Ombudsman dan Pengawasan Terhadap Aparatur Negara Pasca Reformasi Ditulis oleh Oce Madril

ukuran huruf kurangi ukuran huruf tambah ukuran huruf Cetak E-mail

Beri penilaian

1 2 3 4 5

(1 suara)

1. Pendahuluan

Gerakan

reformasi

mengamanatkan

perubahan

kehidupan

ketatanegaraan

yang

didasarkan pada pemerintahan yang demokratis dan berlandaskan hukum (rule of law). Sebelum reformasi, praktik pemerintahan cenderung diwarnai praktek-praktek korupsi, kolusi dan nepotisme (KKN). Kondisi tersebut membuat masyarakat tidak percaya pada aparat pemerintah, sehingga untuk memperbaki citra pemerintahan, mutlak diperlukan pemerintahan yang baik dan bersih (good governance) melalui upaya penegakan asas-asas pemerintahan yang baik dan penegakan hukum.

Dalam rangka menegakkan pemerintahan yang baik dan upaya meningkatkan pelayanan publik kepada masyarakat, maka diperlukan keberadaan lembaga pengawas yang secara efektif mampu mengontrol penyelenggaraan tugas aparat penyelenggara negara. Selama ini, pengawasan secara internal dinilai kurang memenuhi harapan masyarakat dari sisi obyektifitas dan akuntabilitas. Sehingga, dibutuhkan lembaga pengawas eksternal agar mekanisme pengawasan pemerintahan bisa diperkuat dam berjalan secara lebih efektif untuk mewujudkan birokrasi yang bersih, transparan dan responsif terhadap kebutuhan publik.

2. Pengawasan Sebelum Reformasi

Sebelum reformasi, sistem pengawasan diatur dalam Instruksi Presiden (Inpres) nomor 15 tahun 1983. Namun, peraturan hukum tersebut tidak memberikan keterangan yang tegas dan jelas mengenai apa yang dimaksud dengan pengertian pengawasan itu sendiri.

Menurut George R. Terry, pengawasan adalah `Control is to determine what is accomplished evaluate it, and apply corrective measures, if needed to insure result in keeping with the plan.` Sedangkan Newman berpendapat bahwa `Control is assurance that the performance conform to plan.` Kemudian, Siagian memberikan definisi tentang pengawasan bahwa proses pengamatan daripada pelaksanaan seluruh kegiatan organsasi untuk menjamin agar semua pekerjaan yang sedang dilaksanakan berjalan sesuai dengan rencana yang telah ditentukan.[1]
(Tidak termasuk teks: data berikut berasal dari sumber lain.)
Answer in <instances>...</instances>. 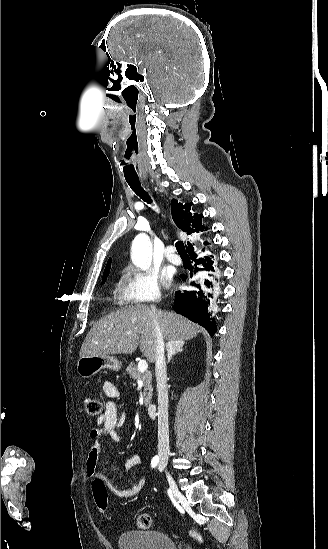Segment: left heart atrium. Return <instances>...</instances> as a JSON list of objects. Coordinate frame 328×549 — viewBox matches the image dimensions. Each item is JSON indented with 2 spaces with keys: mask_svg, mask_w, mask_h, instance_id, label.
Here are the masks:
<instances>
[{
  "mask_svg": "<svg viewBox=\"0 0 328 549\" xmlns=\"http://www.w3.org/2000/svg\"><path fill=\"white\" fill-rule=\"evenodd\" d=\"M169 282H170L169 277H168V276H165V277H164V283H165L166 285H168Z\"/></svg>",
  "mask_w": 328,
  "mask_h": 549,
  "instance_id": "1",
  "label": "left heart atrium"
}]
</instances>
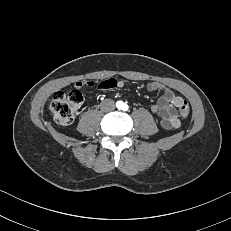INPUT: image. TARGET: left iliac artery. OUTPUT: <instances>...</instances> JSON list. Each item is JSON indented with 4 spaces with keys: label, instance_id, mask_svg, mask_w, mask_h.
<instances>
[{
    "label": "left iliac artery",
    "instance_id": "1",
    "mask_svg": "<svg viewBox=\"0 0 231 231\" xmlns=\"http://www.w3.org/2000/svg\"><path fill=\"white\" fill-rule=\"evenodd\" d=\"M128 108H129V107H128V105H127V104H123V105H122V110H123V111H127V110H128Z\"/></svg>",
    "mask_w": 231,
    "mask_h": 231
}]
</instances>
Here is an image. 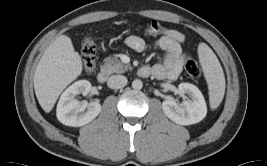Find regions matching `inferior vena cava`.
I'll list each match as a JSON object with an SVG mask.
<instances>
[{
  "instance_id": "inferior-vena-cava-1",
  "label": "inferior vena cava",
  "mask_w": 267,
  "mask_h": 166,
  "mask_svg": "<svg viewBox=\"0 0 267 166\" xmlns=\"http://www.w3.org/2000/svg\"><path fill=\"white\" fill-rule=\"evenodd\" d=\"M127 78L123 75H113L108 79V86L112 89H120L126 86Z\"/></svg>"
}]
</instances>
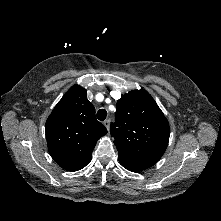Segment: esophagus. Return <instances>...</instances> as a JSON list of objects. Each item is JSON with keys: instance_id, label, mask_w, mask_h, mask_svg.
<instances>
[{"instance_id": "esophagus-1", "label": "esophagus", "mask_w": 221, "mask_h": 221, "mask_svg": "<svg viewBox=\"0 0 221 221\" xmlns=\"http://www.w3.org/2000/svg\"><path fill=\"white\" fill-rule=\"evenodd\" d=\"M104 126L107 128V130H109V127H110V120L109 119H106L104 122H103Z\"/></svg>"}]
</instances>
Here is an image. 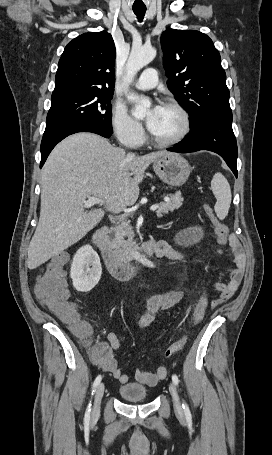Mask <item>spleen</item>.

Dari pengertian diatas terlihat bahwa pengawasan dititikberatkan pada dua hal, yakni pada proses pelaksanaan kegiatan dan pada tahap evaluasi serta koreksi terhadap pelaksanaan kegiatan. Kedua aspek pengawasan tersebut dilakukan untuk menjamin agar pelaksanaan suatu tugas berjalan sesuai dengan tujuan dan hasil yang telah direncanakan.
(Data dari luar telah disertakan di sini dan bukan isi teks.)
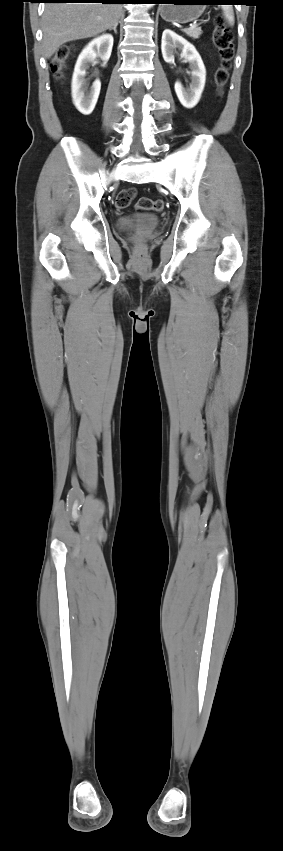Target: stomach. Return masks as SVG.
Wrapping results in <instances>:
<instances>
[{"label": "stomach", "mask_w": 283, "mask_h": 851, "mask_svg": "<svg viewBox=\"0 0 283 851\" xmlns=\"http://www.w3.org/2000/svg\"><path fill=\"white\" fill-rule=\"evenodd\" d=\"M207 0H169L159 8L161 17L168 22L185 24L197 20L205 9Z\"/></svg>", "instance_id": "1"}]
</instances>
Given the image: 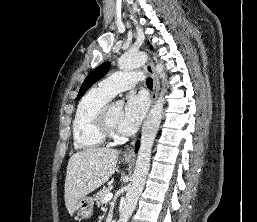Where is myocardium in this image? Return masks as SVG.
Segmentation results:
<instances>
[{
    "label": "myocardium",
    "mask_w": 257,
    "mask_h": 222,
    "mask_svg": "<svg viewBox=\"0 0 257 222\" xmlns=\"http://www.w3.org/2000/svg\"><path fill=\"white\" fill-rule=\"evenodd\" d=\"M112 106H113L112 103L106 104L102 108V110L98 116V121H97L98 129H99L100 134L105 139L119 137V133H118L117 129L111 125L110 119H109L110 109Z\"/></svg>",
    "instance_id": "f54148a6"
}]
</instances>
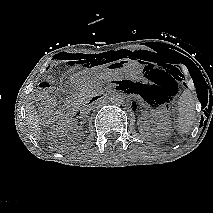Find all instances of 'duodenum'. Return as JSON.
<instances>
[{
	"label": "duodenum",
	"instance_id": "1",
	"mask_svg": "<svg viewBox=\"0 0 213 213\" xmlns=\"http://www.w3.org/2000/svg\"><path fill=\"white\" fill-rule=\"evenodd\" d=\"M104 98H105V94H103V93L97 94V95L92 97V99L89 102V105L96 103V102H99V101H102ZM84 112H85V109L77 108L73 112H71L70 115L77 118V117L83 115Z\"/></svg>",
	"mask_w": 213,
	"mask_h": 213
}]
</instances>
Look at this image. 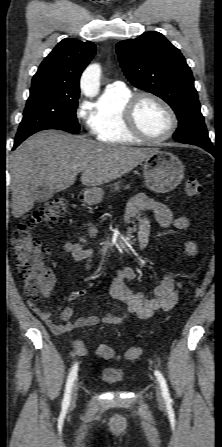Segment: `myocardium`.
Wrapping results in <instances>:
<instances>
[{
  "instance_id": "obj_1",
  "label": "myocardium",
  "mask_w": 222,
  "mask_h": 447,
  "mask_svg": "<svg viewBox=\"0 0 222 447\" xmlns=\"http://www.w3.org/2000/svg\"><path fill=\"white\" fill-rule=\"evenodd\" d=\"M143 99H150L158 103L169 115L170 118V128L167 133L161 137L154 138L147 135L138 125L136 119V112L140 102ZM123 122L125 127L137 138L149 142V143H161L170 139L176 132L178 127V119L175 111L170 106V104L157 94L152 92H139L132 95L125 103L123 109Z\"/></svg>"
}]
</instances>
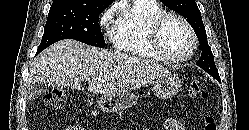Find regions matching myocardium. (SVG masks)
Wrapping results in <instances>:
<instances>
[{
	"mask_svg": "<svg viewBox=\"0 0 249 130\" xmlns=\"http://www.w3.org/2000/svg\"><path fill=\"white\" fill-rule=\"evenodd\" d=\"M177 20L180 23L183 24V26L186 28V30L189 33L190 39H191V46L188 51V53L182 57H173L170 54H168L162 44V31L164 26L167 24L170 20ZM149 39L151 46L153 50L156 52V54L163 60L170 62V63H184L187 62L192 58L194 55L197 46H198V39L196 36V33L192 27V25L188 22L186 18L183 16L172 13V12H166L162 14L161 16L157 17L151 24L149 29Z\"/></svg>",
	"mask_w": 249,
	"mask_h": 130,
	"instance_id": "obj_1",
	"label": "myocardium"
}]
</instances>
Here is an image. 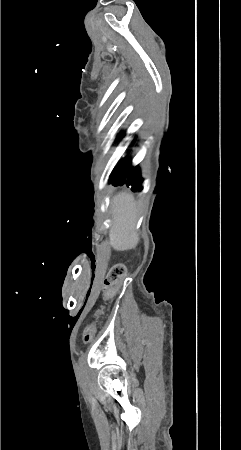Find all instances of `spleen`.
Returning <instances> with one entry per match:
<instances>
[{
    "mask_svg": "<svg viewBox=\"0 0 241 450\" xmlns=\"http://www.w3.org/2000/svg\"><path fill=\"white\" fill-rule=\"evenodd\" d=\"M116 224L110 232V246L124 252L136 248L139 238L135 232L134 198L132 194H118L113 200Z\"/></svg>",
    "mask_w": 241,
    "mask_h": 450,
    "instance_id": "3e777b00",
    "label": "spleen"
}]
</instances>
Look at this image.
Pengawasan, juga membutuhkan beberapa unsur, yakni :

a. Adanya kewenangan yang jelas yang dimiliki oleh aparat pengawas

b. Tindakan pengawasan dapat dilakukan terhadap proses kegiatan yang sedang berlangsung atau yang telah dilaksanakan

a. Pengawasan dapat ditindaklanjuti secara administratif maupun yuridis.[2]
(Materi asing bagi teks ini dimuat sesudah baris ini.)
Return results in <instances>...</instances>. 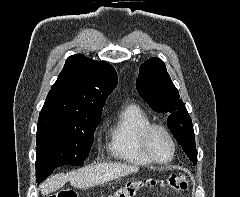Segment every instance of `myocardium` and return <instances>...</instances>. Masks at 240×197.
<instances>
[{
  "label": "myocardium",
  "mask_w": 240,
  "mask_h": 197,
  "mask_svg": "<svg viewBox=\"0 0 240 197\" xmlns=\"http://www.w3.org/2000/svg\"><path fill=\"white\" fill-rule=\"evenodd\" d=\"M155 130L163 131L171 142L172 154L168 160L165 161L158 160L150 149L149 139L152 132ZM140 145L143 153L152 163L162 166L170 164L174 160L177 152L176 140L172 135L171 131L166 126L159 123H150L142 130L140 134Z\"/></svg>",
  "instance_id": "f54148a6"
}]
</instances>
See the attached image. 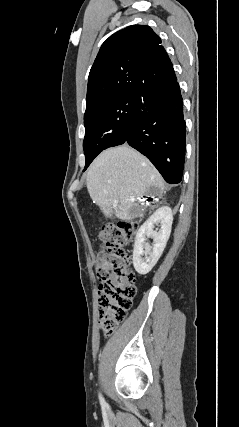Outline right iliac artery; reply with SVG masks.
I'll use <instances>...</instances> for the list:
<instances>
[{
	"mask_svg": "<svg viewBox=\"0 0 239 427\" xmlns=\"http://www.w3.org/2000/svg\"><path fill=\"white\" fill-rule=\"evenodd\" d=\"M99 399H100L101 405H105V401H104L103 397L101 396V394H99Z\"/></svg>",
	"mask_w": 239,
	"mask_h": 427,
	"instance_id": "right-iliac-artery-1",
	"label": "right iliac artery"
}]
</instances>
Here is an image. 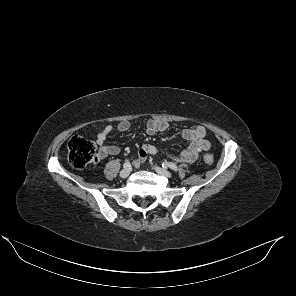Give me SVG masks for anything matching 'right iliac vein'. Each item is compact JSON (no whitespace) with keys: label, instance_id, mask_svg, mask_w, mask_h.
Wrapping results in <instances>:
<instances>
[{"label":"right iliac vein","instance_id":"1","mask_svg":"<svg viewBox=\"0 0 296 296\" xmlns=\"http://www.w3.org/2000/svg\"><path fill=\"white\" fill-rule=\"evenodd\" d=\"M129 174H130L129 170L127 168H125V169L121 170L120 177L127 178L129 176Z\"/></svg>","mask_w":296,"mask_h":296}]
</instances>
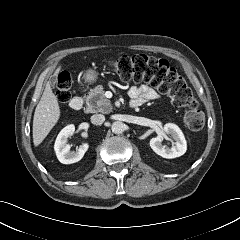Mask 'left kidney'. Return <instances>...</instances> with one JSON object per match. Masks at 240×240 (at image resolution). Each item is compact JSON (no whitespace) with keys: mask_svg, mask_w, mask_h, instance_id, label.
I'll use <instances>...</instances> for the list:
<instances>
[{"mask_svg":"<svg viewBox=\"0 0 240 240\" xmlns=\"http://www.w3.org/2000/svg\"><path fill=\"white\" fill-rule=\"evenodd\" d=\"M165 134L171 135L175 141V145L171 148L162 145V140ZM150 147L152 150L163 158L172 159L185 154L187 150V143L180 128L172 123L164 125L163 130L157 137L150 140Z\"/></svg>","mask_w":240,"mask_h":240,"instance_id":"1","label":"left kidney"}]
</instances>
Ada tiga jenis mekanisme pengawasan yang dikenal umum. Pertama adalah pengawasan melekat. Bentuk pengawasan ini merupakan suatu mekanisme pengawasan yang mengombinasikan sistem manajemen dan sistem pengawasan atasan langsung. Di dalam

pengawasan ini, diharapkan kekurangan-kekurangan dalam suatu instansi pemerintahan dapat diselesaikan dengan cepat, murah dan efisien. Akan tetapi, fakta di lapangan menunjukkan penggunaan pengawasan melekat sulit dilakukan dalam lingkungan mentalmental aparatur negara yang dinilai koruptif.

Penitikberatan pada atasan inilah yang menjadi kendala besar untuk melaksanakan pengawasan melekat dalam suatu lembaga pemerintahan. Padahal tujuan dari adanya pengawasan melekat adalah untuk menciptakan penyelenggaraan pemerintahan dan pelayanan kepada masyarakat yang bersih, transparan, profesional dan memiliki budaya kerja yang baik. Bagaimana dapat menyelenggarakan pemerintahan yang bersih, transparan, profesional kalau orang-orang di dalamnya pun masih bermental money oriented, menghalalkan segala cara dan bertendensi melakukan praktek-praktek korup. Mereka lupa bahwa menjadi aparat pemerintah bahkan menjadi pejabat adalah menjadi pelayan publik.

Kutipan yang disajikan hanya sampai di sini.